Exercise prompt: Without the pictures, can you quote each line below exactly?

(Dataset entries)
Start of Block
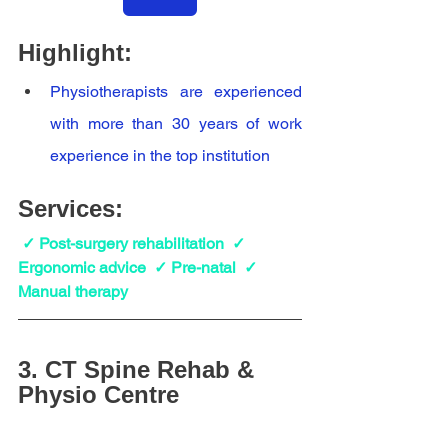
Highlight:
Physiotherapists are experienced 
with more than 30 years of work 
experience in the top institution
Services:
✓ Post-surgery rehabilitation  ✓  
Ergonomic advice  ✓ Pre-natal  ✓  
Manual therapy
3. 
CT Spine Rehab & 
Physio Centre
End of Block
Exercise response:
Highlight:
Physiotherapists are experienced 
with more than 30 years of work 
experience in the top institution
Services:
✓ Post-surgery rehabilitation  ✓  
Ergonomic advice  ✓ Pre-natal  ✓  
Manual therapy
3. 
CT Spine Rehab & 
Physio Centre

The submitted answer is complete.